Ноги несли меня прочь. Мне даже показалось, что у меня выросли крылья, так я быстро бежал. Заворачивая за угол, я бросил мимолётный взгляд на место сражения и успел увидеть, как один стоит на полусогнутых и шатается, а третий парень поднимает того, кому досталось по яйцам. Вернее, я потом, уже дома «прокрутил плёночку» и вспомнил то, что за мгновение успел запечатлеть мой перепуганный мозг.

Дрожащими руками я открыл квартиру, потом хорошенько, на все замки, заперев за собою дверь, опустился на стул. Я перевёл дух. Только сейчас я почувствовал, как ноют все кишки, и болит голова. Меня начинало тошнить. На подкашивающихся ногах я дошёл до ванной комнаты, взглянул на свою разбитую окровавленную рожу в зеркало и вдруг громко разрыдался. От всей этой несправедливости, от жалости к себе. От всего…

Я не знаю, сколько я так плакал, прошло минут десять, наверное. Потом, немного успокоившись, я смыл кровь с лица и, зашипев от боли, прижёг разбитые места перекисью водорода. Больно…

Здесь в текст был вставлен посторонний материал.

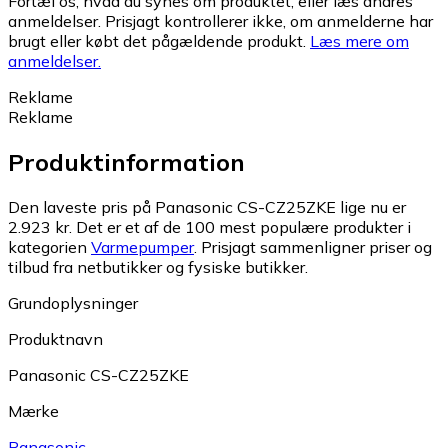
Fortæl os, hvad du synes om produktet, eller læs andres
anmeldelser. Prisjagt kontrollerer ikke, om anmelderne har
brugt eller købt det pågældende produkt.
Læs mere om
anmeldelser.
Reklame
Reklame
Produktinformation
Den laveste pris på Panasonic CS-CZ25ZKE lige nu er
2.923 kr.
Det er et af de 100 mest populære produkter i
kategorien
Varmepumper
.
Prisjagt sammenligner priser og
tilbud fra netbutikker og fysiske butikker.
Grundoplysninger
Produktnavn
Panasonic CS-CZ25ZKE
Mærke
Panasonic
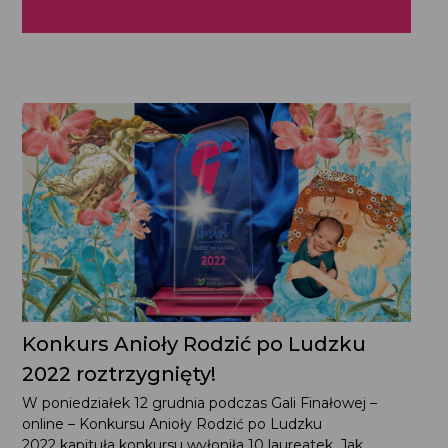
Konkurs Anioły Rodzić po Ludzku 2022
roztrzygnięty!
W poniedziałek 12 grudnia podczas Gali Finałowej – online
– Konkursu Anioły Rodzić po Ludzku 2022 kapituła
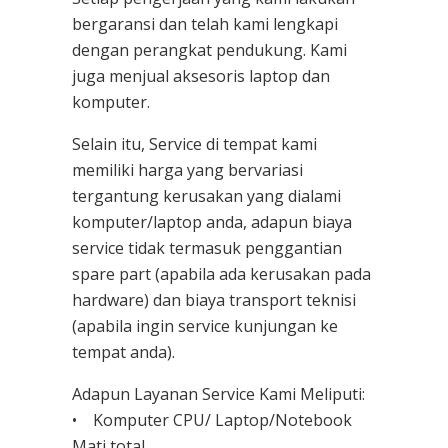
bergaransi dan telah kami lengkapi
dengan perangkat pendukung. Kami
juga menjual aksesoris laptop dan
komputer.
Selain itu, Service di tempat kami
memiliki harga yang bervariasi
tergantung kerusakan yang dialami
komputer/laptop anda, adapun biaya
service tidak termasuk penggantian
spare part (apabila ada kerusakan pada
hardware) dan biaya transport teknisi
(apabila ingin service kunjungan ke
tempat anda).
Adapun Layanan Service Kami Meliputi:
• Komputer CPU/ Laptop/Notebook
Mati total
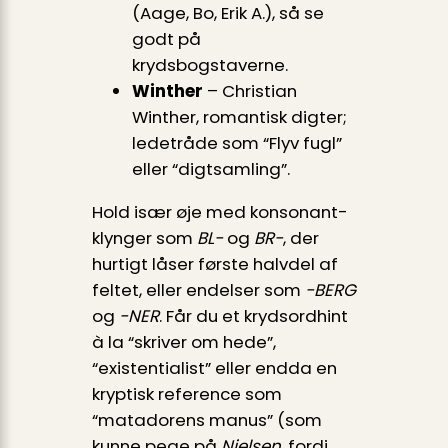
(Aage, Bo, Erik A.), så se
godt på
krydsbogstaverne.
Winther
– Christian
Winther, romantisk digter;
ledetråde som “Flyv fugl”
eller “digtsamling”.
Hold især øje med konsonant-
klynger som
BL-
og
BR-
, der
hurtigt låser første halvdel af
feltet, eller endelser som
-BERG
og
-NER
. Får du et krydsord­hint
à la “skriver om hede”,
“existentialist” eller endda en
kryptisk reference som
“matadorens manus” (som
kunne pege på
Nielsen
, fordi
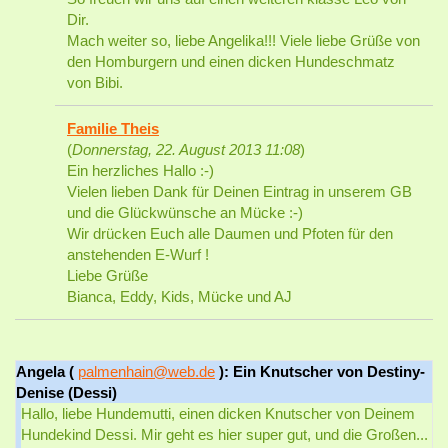
Dir.
Mach weiter so, liebe Angelika!!! Viele liebe Grüße von
den Homburgern und einen dicken Hundeschmatz
von Bibi.
Familie Theis
(
Donnerstag, 22. August 2013 11:08
)
Ein herzliches Hallo :-)
Vielen lieben Dank für Deinen Eintrag in unserem GB
und die Glückwünsche an Mücke :-)
Wir drücken Euch alle Daumen und Pfoten für den
anstehenden E-Wurf !
Liebe Grüße
Bianca, Eddy, Kids, Mücke und AJ
Angela (
palmenhain@web.de
): Ein Knutscher von Destiny-
Denise (Dessi)
Hallo, liebe Hundemutti, einen dicken Knutscher von Deinem
Hundekind Dessi. Mir geht es hier super gut, und die Großen...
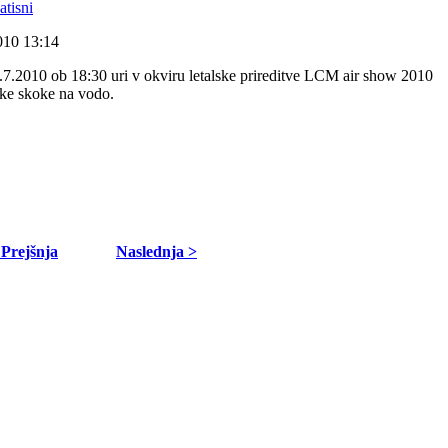
2010 13:14
.7.2010 ob 18:30 uri v okviru letalske prireditve LCM air show 2010
ske skoke na vodo.
 Prejšnja
Naslednja >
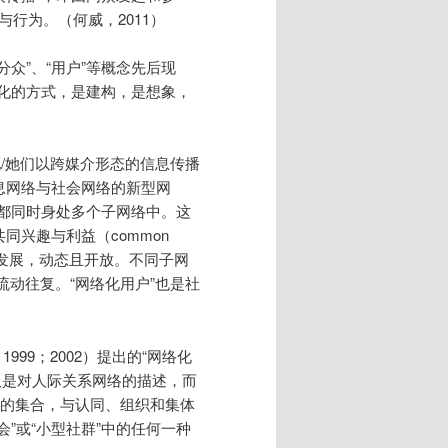
象与行为。（何威，2011）
分众”、“用户”等概念先后现
念化的方式，是建构，是想象，
他/她们以跨媒介形态的信息传播
息网络与社会网络的新型网
”都同时身处多个子网络中。这
或共同兴趣与利益（common
不断发展，动态且开放。不同子网
流动往复。“网络化用户”也是社
999；2002）提出的“网络化
，网众不仅是对人际关系网络的描述，而
性”的集合，与认同、组织和集体
”或“小型社群”中的任何一种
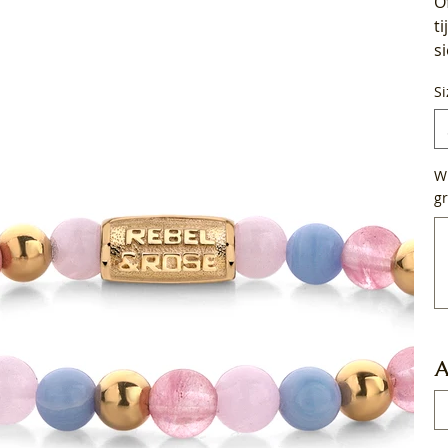
O
t
s
Si
Wi
gr
Tot
50
tek
A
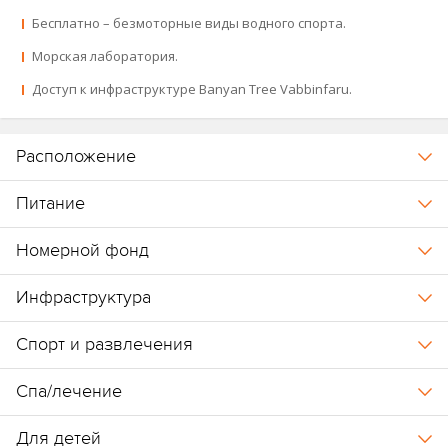
Карта отеля
.
Бесплатно – безмоторные виды водного спорта.
Встреча в аэропорту, схема.
Морская лаборатория.
Доступ к инфраструктуре Banyan Tree Vabbinfaru.
Отель принадлежит к группе отелей Banyan Tree (
Angsana
Velavaru
,
Banyan Tree Vabbinfaru
).
Расположение
Питание
Номерной фонд
Инфраструктура
Спорт и развлечения
Спа/лечение
Для детей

Губы с левой стороны оказались сильно разбиты изнутри, рассечена бровь (тоже с левой стороны), было больно дышать. Но зубы были на месте и даже, кажется, не шатались. Рёбра – я медленно вдохнул и выдохнул – вроде тоже были целы. И то радует. С одной стороны я бы хотел убить этих уродов, с другой – понимал, что ещё дёшево отделался. Мог бы там насовсем остаться. Что за день сегодня такой? Что меня ещё ожидает? Пожар? Наводнение? Русские погромы в Москве? Я постепенно успокаивался, дыхание моё выровнялось. Блин, сколько лет-то уже не плакал… Я отложил в сторону бутылёк с перекисью водорода, ещё раз взглянул на своё опухающее лицо, вытер слёзы и вышел из ванной комнаты.

В прихожей сильно воняло пивом. Я, постанывая, склонился над пакетом. Итог: одна бутылка с пивом была разбита, другая была целёхонькая, ну и водка, что ж ей сделается, была в норме. Это значит, я тому козлу по морде с размаху разбитой бутылкой въехал. Не слабо. Я впервые за последние часы улыбнулся и тут же зашипел от боли в разбитых губах. Теперь дня три-четыре придётся помучаться во время чистки зубов. Я поднял пакет, прошёл на кухню, вытащил целые бутылки, обтёр от пива и стеклянного крошева. Их я поставил на стол, а пакет с осколками выкинул в ведро.

Есть уже не хотелось, зато выпить – да. Но я всё равно открыл холодильник и посмотрел, что там осталось из еды. Так, всё скоропортящееся я выкинул перед отъездом в Тайланд. Хм, отъехал, блин… В холодильнике лежал сыр (пойдёт), кетчуп (посмотрим), маленькая баночка маринованых огурцов, Ленка покупала, вроде (тоже пойдёт), литровая полная бутылка пепси (однако, запивон) и маленький огрызок сырокопчёной колбасы. Тут надо сказать, что колбасу я с недавних пор не ем принципиально. Михалыч нам на очередной собирушке Альянса рассказывал про то, как её делают, с тех пор и зарёкся. Но сейчас она тоже пойдёт, как нельзя кстати. Хлеба не было.

Я кое-как накромсал найденное и бухнул кучей в одну тарелку. Налил себе полстакана водки и жахнул, не задумываясь. Дешёвая водка огнём ободрала саднящие губы и наждачкой проползла в желудок. Я схватил кусок колбасы с сыром, занюхал, прожевал… потом поднял глаза на пустую кухню, тёмную пустую квартиру… и снова заплакал. Мне стало так одиноко, так тоскливо. Даже мысль о том, что Ленка летит где-то там (через пару-тройку часов уже приземлится, наверное) не доставляла мне столько страданий, как это ощущение покинутости и одиночества. И я плакал. А плевать, меня же никто не видит. Минут через пять я проплакался и почувствовал себя намного лучше, бодрее. Я допил водку, открыл пиво, отхлебнул и понял, что мне уже хватит. Я встал и, забыв выключить на кухне свет, прошёл в спальню, как в тумане опустился на кровать. Кто-то в моей голове повернул выключатель, и я провалился в сон.